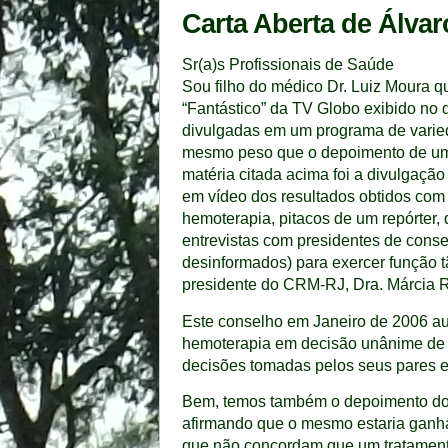
Carta Aberta de Álva
Sr(a)s Profissionais de Saúde
Sou filho do médico Dr. Luiz Moura 
“Fantástico” da TV Globo exibido no 
divulgadas em um programa de varied
mesmo peso que o depoimento de um p
matéria citada acima foi a divulgaçã
em vídeo dos resultados obtidos com 
hemoterapia, pitacos de um repórter,
entrevistas com presidentes de conse
desinformados) para exercer função t
presidente do CRM-RJ, Dra. Márcia R
Este conselho em Janeiro de 2006 aut
hemoterapia em decisão unânime de 
decisões tomadas pelos seus pares e
Bem, temos também o depoimento do 
afirmando que o mesmo estaria ganh
que não concordam que um tratamento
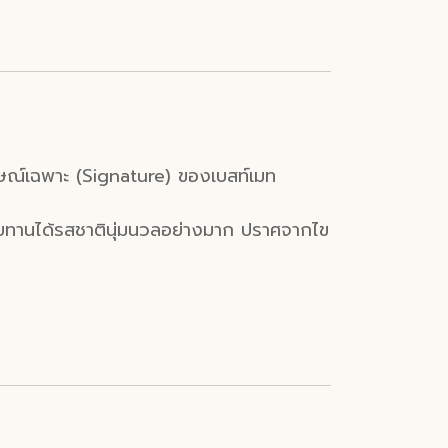
อกลักษณ์เฉพาะ (Signature) ของเบสท์เมท
บทานได้รสชาตินุ่มนวลอย่างมาก ปราศจากไข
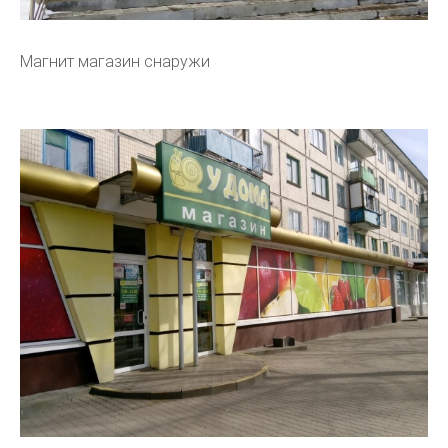
Магнит магазин снаружи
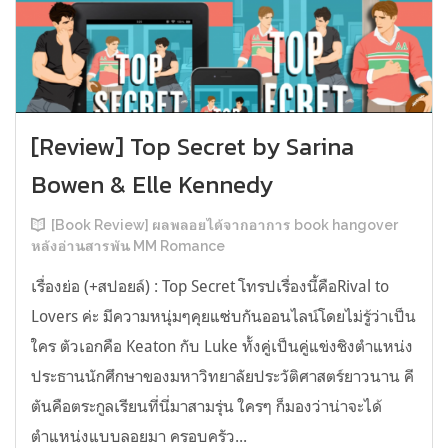
[Review] Top Secret by Sarina
Bowen & Elle Kennedy
[Book Review] ผลพลอยได้จากอาการ book hangover
หลังอ่านสารพัน MM Romance
เรื่องย่อ (+สปอยล์) : Top Secret โทรปเรื่องนี้คือRival to
Lovers ค่ะ มีความหนุ่มๆคุยแซ่บกันออนไลน์โดยไม่รู้ว่าเป็น
ใคร ตัวเอกคือ Keaton กับ Luke ทั้งคู่เป็นคู่แข่งชิงตำแหน่ง
ประธานนักศึกษาของมหาวิทยาลัยประวัติศาสตร์ยาวนาน คี
ตันคือตระกูลเรียนที่นี่มาสามรุ่น ใครๆ ก็มองว่าน่าจะได้
ตำแหน่งแบบลอยมา ครอบครัว...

◇ ◇ ◇ ◇ ◇

◆ **EXERCISE INSTRUCTIONS**: Collect, from the material above, every line containing the word "Secret".

◆ **TASK RESULT**:
[Review] Top Secret by Sarina
เรื่องย่อ (+สปอยล์) : Top Secret โทรปเรื่องนี้คือRival to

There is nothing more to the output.